There is no restroom allowance during the exam. STUDENTS can leave only after they submit their work.
Books and notes are not allowed. Each STUDENT can use a formula sheet: two sides of a single A4-sized or smaller sheet. Formula sheets can contain anything. Formulas can be hand-written or computer-typed.
STUDENTS' use of standalone calculators is allowed. Use of other devices is not allowed.
Exchange of calculators, stationery and formula sheets between STUDENTS is not allowed.
STUDENTS will use pencils & erasers but not ink pens or roller pens. So, no scratching etc. is to be left on exam papers.
STUDENTS are not to use the back sides of exam sheets, responses on back sides are not to be graded, as back sides are not numbered, i.e., they are not pages.
STUDENTS are not to remove the staples of exam sets under any circumstances.
STUDENTS will not ask any questions during the exam. PROCTORS will not answer STUDENTS' questions of any sort. Every single word & term in the questions have been covered in the lectures. So, when the questions from STUDENTS like "I don't know the meaning of this word" are answered by PROCTORS, the answer may coincide with the response/solution seeked by the exam question, where correspondences as such may have legal consequences.
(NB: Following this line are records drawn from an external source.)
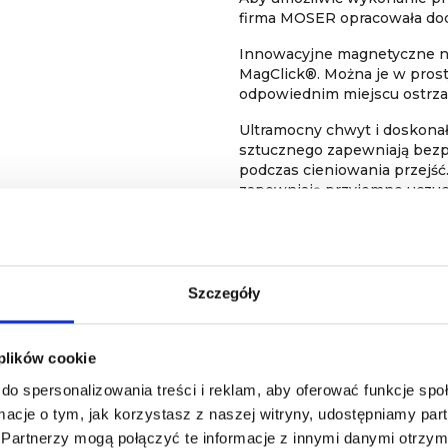
firma MOSER opracowała do
Innowacyjne magnetyczne n
MagClick®. Można je w prosty
odpowiednim miejscu ostr
Ultramocny chwyt i doskona
sztucznego zapewniają bezp
podczas cieniowania przejść
zapewniają przyjemne uczuci
przesuwa się pomiędzy włos
Szczegóły
Na razie nie dodano żadnej recenzji.
 plików cookie
do spersonalizowania treści i reklam, aby oferować funkcje sp
ormacje o tym, jak korzystasz z naszej witryny, udostępniamy p
Partnerzy mogą połączyć te informacje z innymi danymi otrzym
STUDENTS are not to leave the exam room without submitting their work and signing the attendance list.
By the end of the exam, PROCTORS are to dispose the unused exam sets, are to make sure that number of people on the attendance list and the number of exam papers submitted match. Upon the submission of exam papers and attendance lists to FEASS A-108 the exam-related duties end for PROCTORS.
Exam results are to be announced in two weeks' time after the exam date. Until then, no correspondences from STUDENTS regarding the exam are expected.